For more diagnostics and visualisation we can convert the jags function into an MCMC object. Using the MCMC object we can look
at numerical summarises,traceplot and desity plots.

# convert into MCMC object
jags.fit.mcmc.coin<- as.mcmc(jags.model.fit.coin)

# get numerical summary
summary(jags.fit.mcmc.coin)

# get traceplots
xyplot(jags.fit.mcmc.coin)

# get density estimate
densityplot(jags.fit.mcmc.coin)

image.png

image.png

image.png

The function xyplot and densityplot of the lattice package give us trace plots and density plots of all the parameters. If we want to concentrate on individual parameters, we can use the MCMCtrace function of the MCMCvis packages

MCMCtrace(jags.fit.mcmc.coin,
          params = 'Y', # parameters of interest
          type = 'density', # density plot
          ind = TRUE, # separate desnity lines for each chains
          pdf = FALSE # plots are NOT exported into a pdf
          )

MCMCtrace(jags.fit.mcmc.coin,
          params = 'P8',
          type = 'trace',
          ind = TRUE,
          pdf = FALSE
          )

image.png

image.png

Note that the above outputs can also be generated manually using the simulated samples. These can be extracted from the jags object, e.g. jags.model.fit.coin$BUGSoutput$sims.list$Y gives us the 100 binomial samples generated by the model fit.
We can also extract summaries of interest. For example, we can get the point estimate, and the two endpoints of a 95% credible interval using the following.

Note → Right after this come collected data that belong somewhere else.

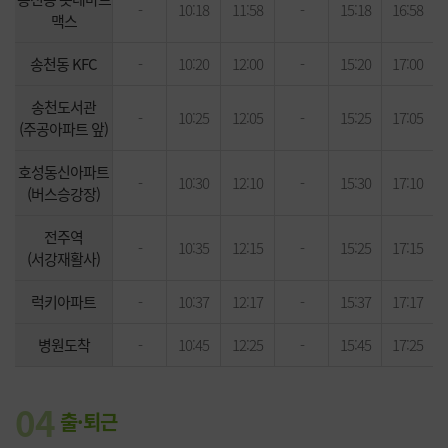
-
10:18
11:58
-
15:18
16:58
맥스
송천동 KFC
-
10:20
12:00
-
15:20
17:00
송천도서관
-
10:25
12:05
-
15:25
17:05
(주공아파트 앞)
호성동신아파트
-
10:30
12:10
-
15:30
17:10
(버스승강장)
전주역
-
10:35
12:15
-
15:25
17:15
(서강재활사)
럭키아파트
-
10:37
12:17
-
15:37
17:17
병원도착
-
10:45
12:25
-
15:45
17:25
04
출·퇴근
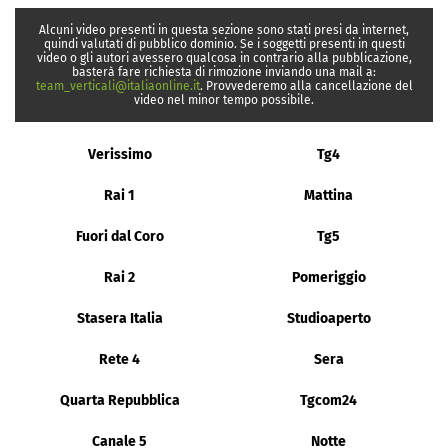
Alcuni video presenti in questa sezione sono stati presi da internet,
quindi valutati di pubblico dominio. Se i soggetti presenti in questi
video o gli autori avessero qualcosa in contrario alla pubblicazione,
basterà fare richiesta di rimozione inviando una mail a:
team_verticali@italiaonline.it
. Provvederemo alla cancellazione del
video nel minor tempo possibile.
Verissimo
Tg4
Rai 1
Mattina
Fuori dal Coro
Tg5
Rai 2
Pomeriggio
Stasera Italia
Studioaperto
Rete 4
Sera
Quarta Repubblica
Tgcom24
Canale 5
Notte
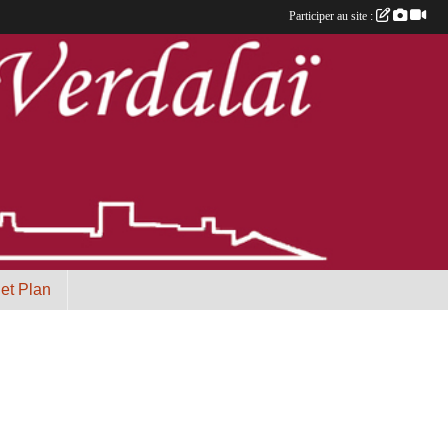
Participer au site :
 et Plan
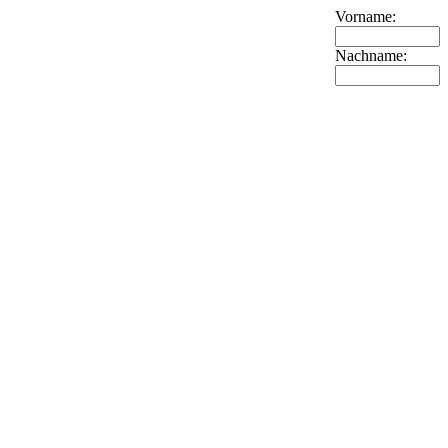
Vorname:
Nachname:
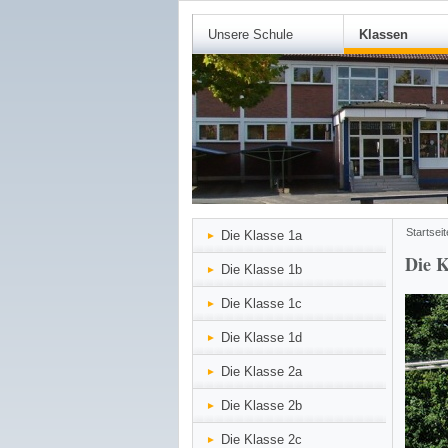
Unsere Schule
Klassen
Startseit
Die Klasse 1a
Die K
Die Klasse 1b
Die Klasse 1c
Die Klasse 1d
Die Klasse 2a
Die Klasse 2b
Die Klasse 2c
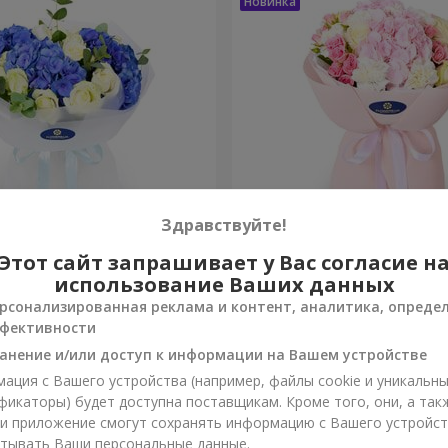
Здравствуйте!
зы"
Букет "Марта"
Этот сайт запрашивает у Вас согласие н
использование Ваших данных
3 332 грн
рсонализированная реклама и контент, аналитика, опреде
Заказать
фективности
анение и/или доступ к информации на Вашем устройстве
ация с Вашего устройства (например, файлы cookie и уникальн
фикаторы) будет доступна поставщикам. Кроме того, они, а так
ли приложение смогут сохранять информацию с Вашего устройст
тывать Ваши персональные данные.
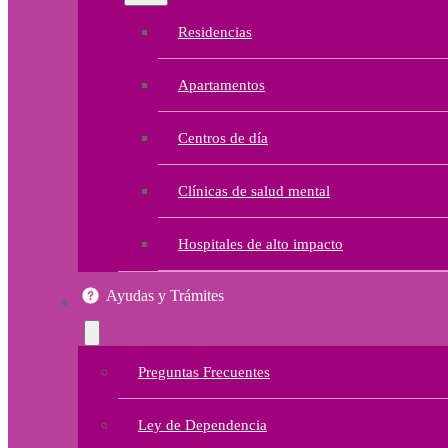
Residencias
Apartamentos
Centros de día
Clínicas de salud mental
Hospitales de alto impacto
Ayudas y Trámites
Preguntas Frecuentes
Ley de Dependencia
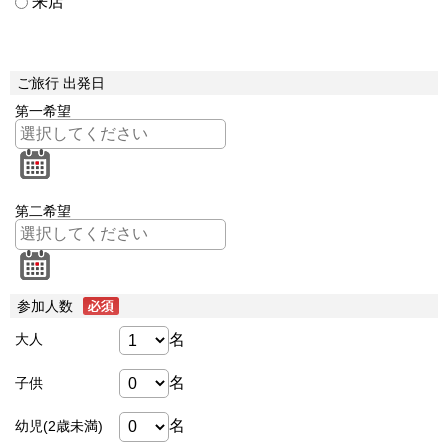
来店
ご旅行 出発日
第一希望
第二希望
参加人数
名
大人
名
子供
名
幼児(2歳未満)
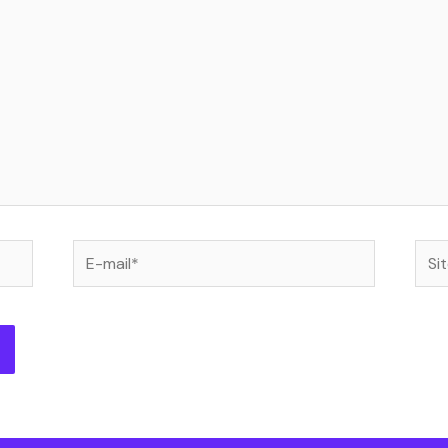
E-
Site
mail*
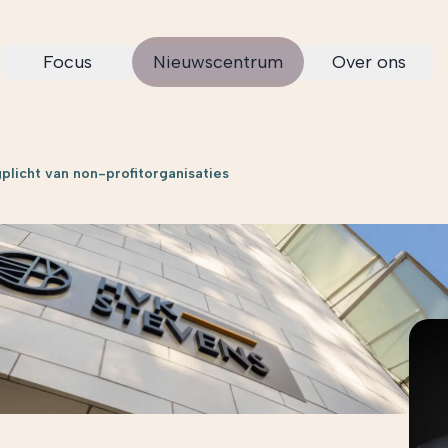
Focus
Nieuwscentrum
Over ons
plicht van non-profitorganisaties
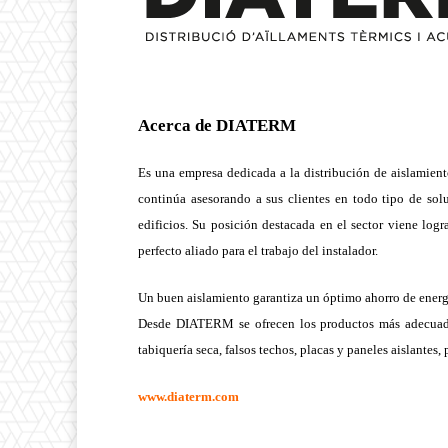
Acerca de DIATERM
Es una empresa dedicada a la distribución de aislamient
continúa asesorando a sus clientes en todo tipo de soluc
edificios. Su posición destacada en el sector viene log
perfecto aliado para el trabajo del instalador.
Un buen aislamiento garantiza un óptimo ahorro de energí
Desde DIATERM se ofrecen los productos más adecuados 
tabiquería seca, falsos techos, placas y paneles aislantes
www.diaterm.com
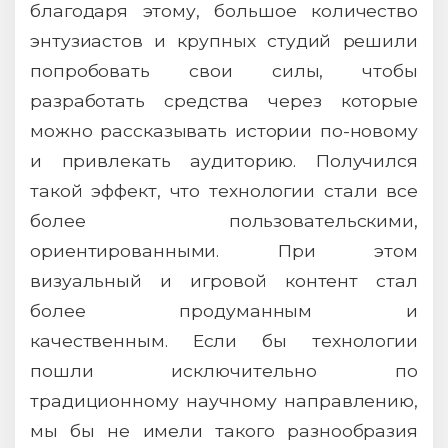
благодаря этому, большое количество
энтузиастов и крупных студий решили
попробовать свои силы, чтобы
разработать средства через которые
можно рассказывать истории по-новому
и привлекать аудиторию. Получился
такой эффект, что технологии стали все
более пользовательскими,
ориентированными. При этом
визуальный и игровой контент стал
более продуманным и
качественным. Если бы технологии
пошли исключительно по
традиционному научному направлению,
мы бы не имели такого разнообразия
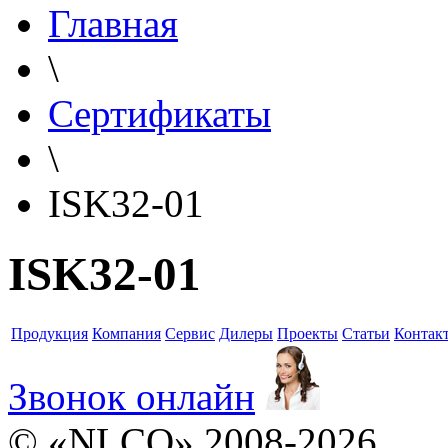
Главная
\
Сертификаты
\
ISK32-01
ISK32-01
Продукция
Компания
Сервис
Дилеры
Проекты
Статьи
Контак
Звонок онлайн
© «NLCO» 2008-2026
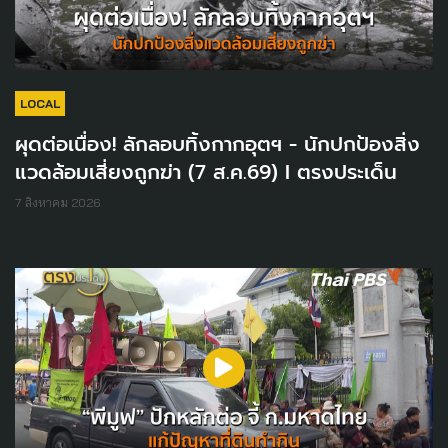
LOCAL
ผุดต่อเนื่อง! ลักลอบทิ้งกากอุตฯ - นักปกป้องสิ่ง
แวดล้อมเสี่ยงถูกฆ่า (7 ส.ค.69) I ตรงประเด็น
7 สิงหาคม 2026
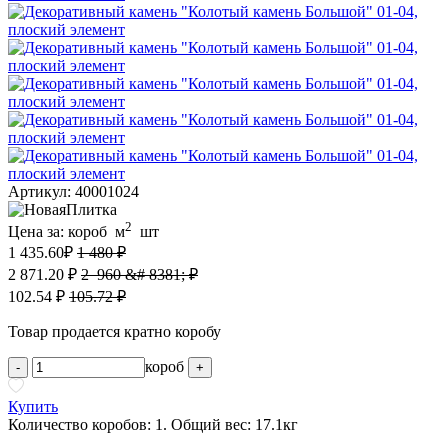
Артикул: 40001024
2
Цена за:
короб
м
шт
1 435.60
₽
1 480 ₽
2 871.20 ₽
2 960 &# 8381; ₽
102.54 ₽
105.72 ₽
Товар продается кратно коробу
короб
-
+
Купить
Количество коробов:
1
. Общий вес:
17.1
кг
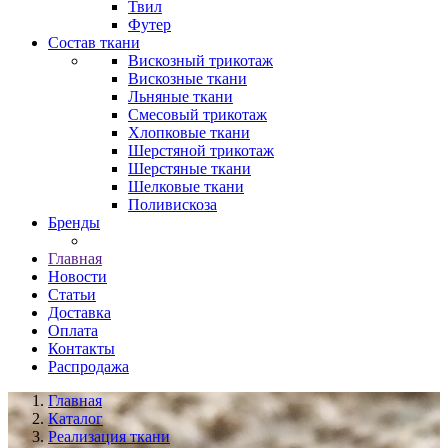
Твил
Футер
Состав ткани
Вискозный трикотаж
Вискозные ткани
Льняные ткани
Смесовый трикотаж
Хлопковые ткани
Шерстяной трикотаж
Шерстяные ткани
Шелковые ткани
Поливискоза
Бренды
Главная
Новости
Статьи
Доставка
Оплата
Контакты
Распродажа
Главная
Каталог
Реализация ткани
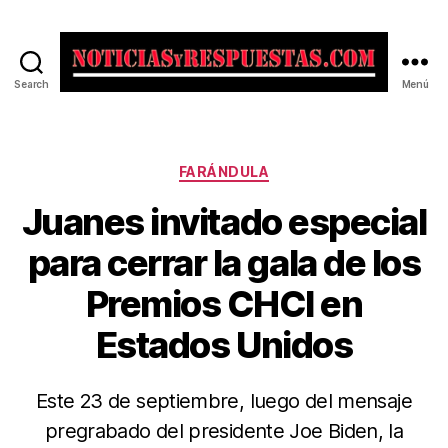
Search
Menú
Noticias
y
Respuestas
Categorías
FARÁNDULA
Juanes invitado especial
para cerrar la gala de los
Premios CHCI en
Estados Unidos
Este 23 de septiembre, luego del mensaje
pregrabado del presidente Joe Biden, la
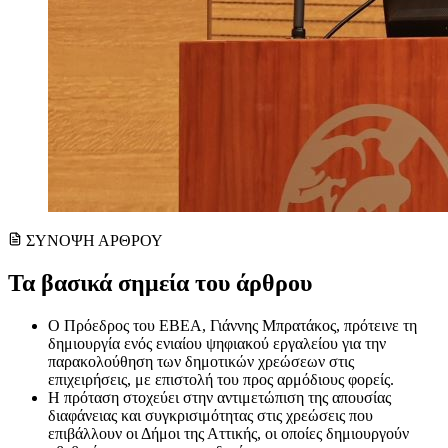
ΣΥΝΟΨΗ ΑΡΘΡΟΥ
Τα βασικά σημεία του άρθρου
Ο Πρόεδρος του ΕΒΕΑ, Γιάννης Μπρατάκος, πρότεινε τη
δημιουργία ενός ενιαίου ψηφιακού εργαλείου για την
παρακολούθηση των δημοτικών χρεώσεων στις
επιχειρήσεις, με επιστολή του προς αρμόδιους φορείς.
Η πρόταση στοχεύει στην αντιμετώπιση της απουσίας
διαφάνειας και συγκρισιμότητας στις χρεώσεις που
επιβάλλουν οι Δήμοι της Αττικής, οι οποίες δημιουργούν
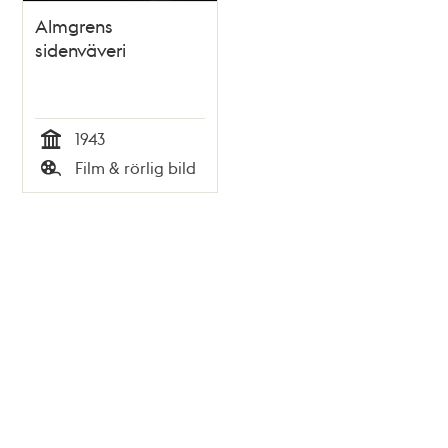
Almgrens
sidenväveri
1943
Tid
Film & rörlig bild
Typ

jags.model.fit.coin$BUGSoutput$summary[,1] # mean
jags.model.fit.coin$BUGSoutput$summary[,3] # 2.5 quantile
jags.model.fit.coin$BUGSoutput$summary[,7] # 97.5 quantile

image.png

Exercise

  1. Increase the number of iterations when fitting the model. What effect will this have on your point estimate and why?

  2. Produce output using 2 or 3 chains with varying number of iterations. How similar are the outputs produced by the different chains? Note that using multiple chains is crucial when assessing chain convergence.

  3. By editing the model function, find the probability that a clinical trial with 30 subjects, each with peobability 0.7 of response, will show 15 or fewer response.

  4. By writing your own model find the expectation of the cube of a random variable with mean 1 and standard deviation 2. Note that if only one node is monitored you might have to use print(jags.model.fit.coin[drop=F]) to print the summary.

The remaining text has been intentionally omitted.